All roads lead to Rome: a gastro-route through the capital of Italy
Together with Airbnb rental service, we are launching a series of guides in different cities – from Tbilisi to Lisbon. In the first article, we made a route through the best taverns, cafes, bars, restaurants, fast food outlets and jelatories in Rome and selected apartments for you that can be booked on Airbnb.
We indicated the approximate location of the Airbnb apartments that we liked. You can find out the exact address of the apartment only after you book it.
La tavernaccia da bruno
And other reliable trattorias
The real treasure is an honest and inexpensive family trattoria in the Trastevere quarter. Snacks, pasta, lasagna, meat – all on top. Bruno, who opened this place in 1968, came to Rome from Umbria, therefore, in addition to local specialties, there are also Umbrian ones, for example, pappardelle with boar stew. Now the founder’s daughters run the restaurant, and the husband of one of them, a native of Sardinia, is working in the kitchen, thanks to which a new hit appeared on the menu: a milk pig baked in a wood-burning stove. The main thing is that the tourists here are treated in the same way as the regulars who have been dining here for two decades in a row.
In case you don’t get to Bruno, write down the address Da Enzo – this is another gastronomic scrap of Trastevere. Here, Roman classics are being prepared as a reference: zucchini flowers in batter, Jewish artichokes (fried in oil until crunchy) and kacho-e-pepe pasta with pecorino and black pepper. In the center of Rome, the family-run Colline Emiliane restaurant near the Trevi Fountain, specializing in the cuisine of the Emilia-Romagna region since 1931, has never let down. Order home-made egg pasta there, ravioli with pumpkin deserve special praise – and always something from meat dishes.
Mini Empire Roscioli
Fine cheeses, sausages, pastries and coffee
The Rocoli family, by example, shows how to build a successful family business: it still began in the 1970s with the Antico Forno Roscioli bakery on Chiavari Street, where you can still grab a piece of hot pizza. Later, Salumeria Roscioli, a hybrid of a deli, a winery and a restaurant, appeared nearby.
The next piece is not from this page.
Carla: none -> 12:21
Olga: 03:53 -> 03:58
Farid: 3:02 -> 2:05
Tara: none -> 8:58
Expensive, crowded, the tables are torn off with hands, but you have not eaten such burrata with sun-dried tomatoes and mortadella with parmesan. Actually, it is recommended to focus on snacks for wine. Finally, a new and also noteworthy point of indefatigable Rocoli is the Roscioli Caffè pastry shop with beautiful pastries (try maritotstsi, classic Roman buns with cream), an excellent espresso and – a terrible rarity for Rome – coffee brewed by alternative methods.
The best ice cream
From classic to avant-garde
A separate guide can be written on Roman ice cream, which greatly brightens up life during the sizzling summer heat. The reference point has been set forever: the hundred-year-old ice cream maker Giolitti is a real gastronomic attraction with all the crowds of Japanese tourists laid out: not to eat a cherry ball here is the same as not to see the Colosseum. The closest competitor to Giolitti is Il Gelato di San Crispino with notable branches near the Pantheon and the Trevi Fountain.
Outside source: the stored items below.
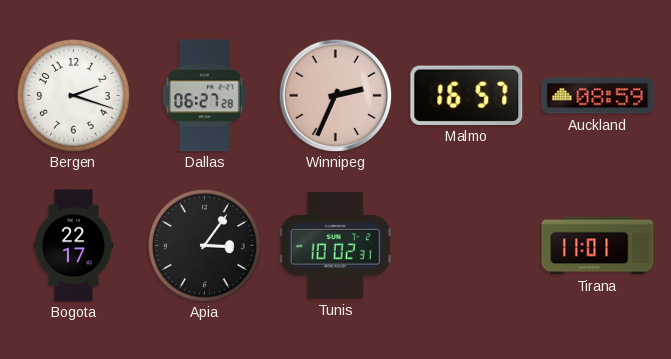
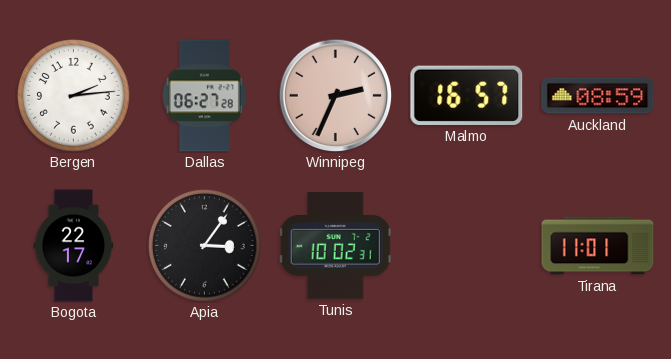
Bergen: 2:18 -> 2:14
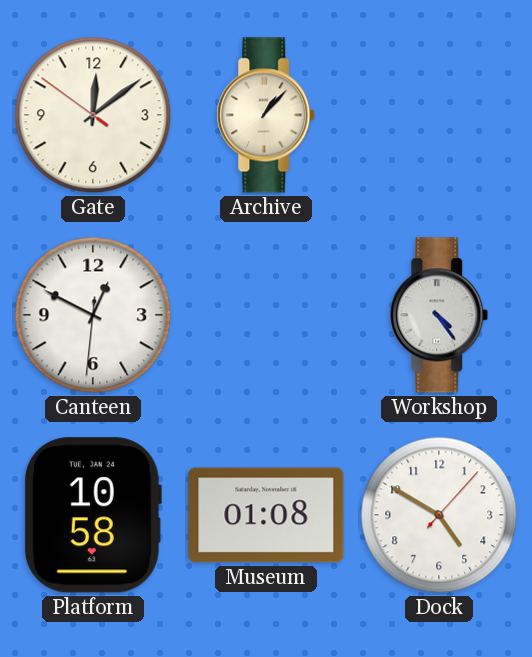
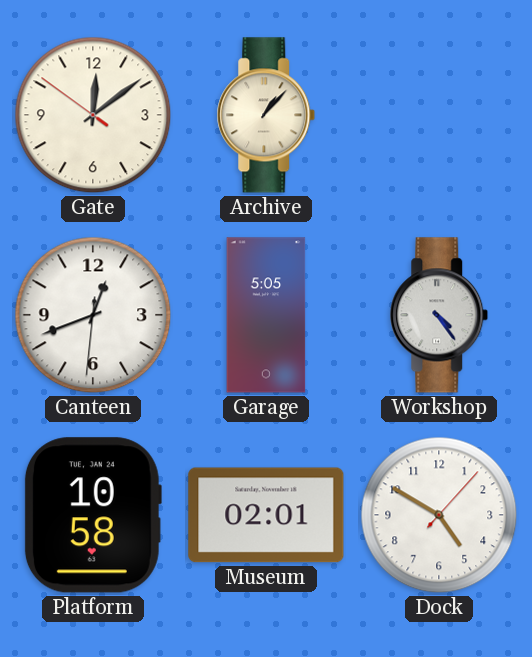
Canteen: 12:49 -> 12:41
Garage: none -> 5:05
Museum: 01:08 -> 02:01
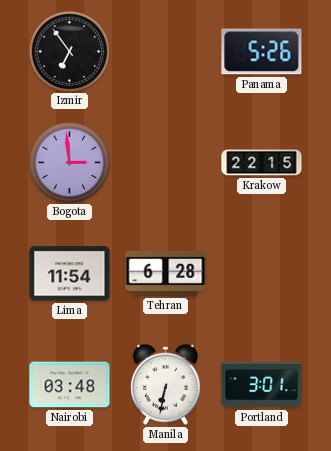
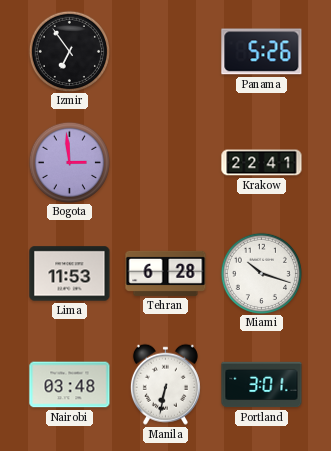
Krakow: 22:15 -> 22:41
Lima: 11:54 -> 11:53
Miami: none -> 10:18
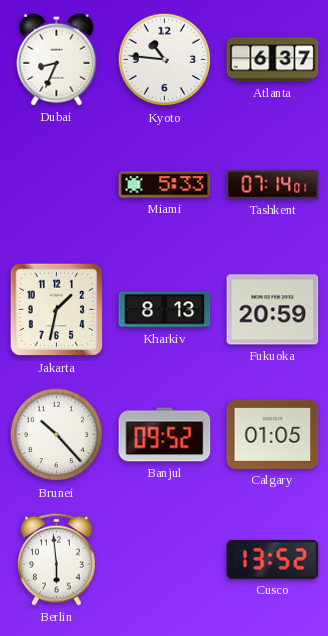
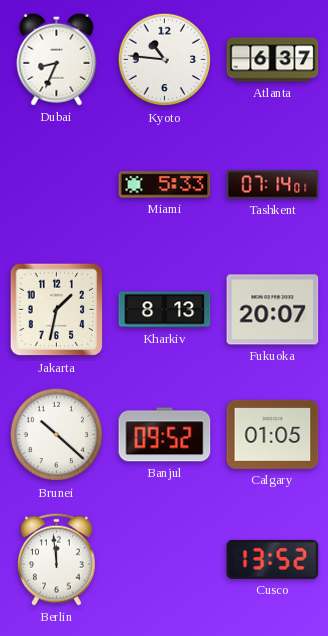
Fukuoka: 20:59 -> 20:07
Brunei: 10:23 -> 10:22
Berlin: 5:59 -> 11:59
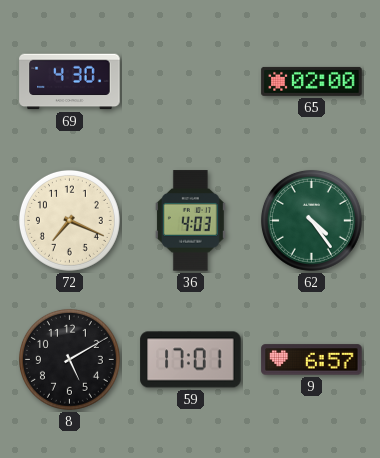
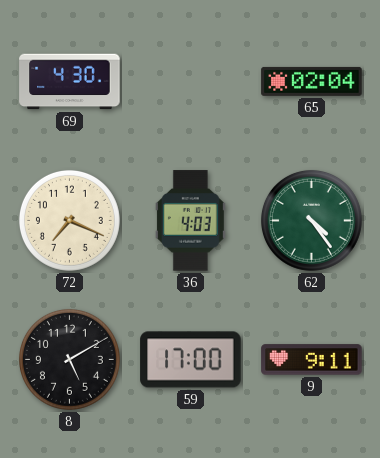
65: 02:00 -> 02:04
59: 17:01 -> 17:00
9: 6:57 -> 9:11
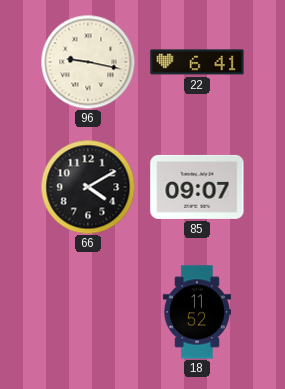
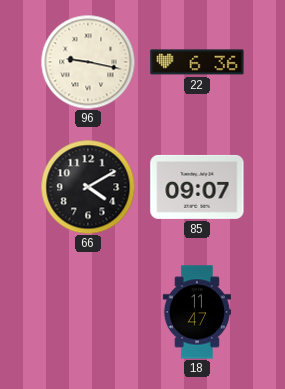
22: 6:41 -> 6:36
18: 11:52 -> 11:47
Gelateria del Teatro on Coronari Street is identified by the crowd gobbling up hand-made ice cream on the steps of a picturesque shabby staircase. The best varieties: honey-lemon, raspberries and sage, dark chocolate with red wine. Fatamorgana also prays for natural ingredients and includes imagination – you can take simple, but ideal fig or coconut, or you can do something a bit more elaborate, for example, fennel with licorice or chocolate with the addition of tobacco infusion. But the main Roman maestro for this part is Claudio Torce, the first to start making ice cream from hot pepper and black sesame. The Torche outpost is located in the far quarter of the EUR (which, however, it is recommended to get out for the sake of Mussolinian architecture), but there is also a branch near the center – look for the signboard Il Gelato di Claudio Torcè near the ruins of the Grand Circus.
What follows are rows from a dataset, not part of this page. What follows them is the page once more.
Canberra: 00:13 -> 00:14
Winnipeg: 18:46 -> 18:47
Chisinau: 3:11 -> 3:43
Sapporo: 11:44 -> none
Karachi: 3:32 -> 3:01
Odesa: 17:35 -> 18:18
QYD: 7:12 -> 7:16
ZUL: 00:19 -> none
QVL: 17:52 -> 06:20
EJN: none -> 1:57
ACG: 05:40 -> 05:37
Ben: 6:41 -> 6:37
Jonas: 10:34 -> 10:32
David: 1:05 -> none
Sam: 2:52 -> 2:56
Central Market, Testaccio and Eataly Market
Temples of Italian food
The first gastronomic market of the city opened at the end of 2016 in the restored pavilion of the Mussolinian era near Termini Station. Everything according to the laws of the genre – a lot of light, beautiful wooden counters, cooked on one side and peppy sellers who vying to offer something to treat: from some you can get artichokes, from others – a hamburger from kyanina, from the third – wine, from the fourth – Sicilian sweets (tables, of course, also have). In a word, an excellent springboard for a snack, especially if you can’t get used to the Italian tradition of unblocking restaurants strictly at lunch and dinner hours: the market is open from 8 am to midnight.
Those who consider Mercato Centrale too emasculated and touristy go to the market in the test and student quarter of Testaccio. There, be sure to find the Mordi e vai kiosk, where they prepare sandwiches with meat filling according to old recipes – a variety of entrails are used, but it is very tasty.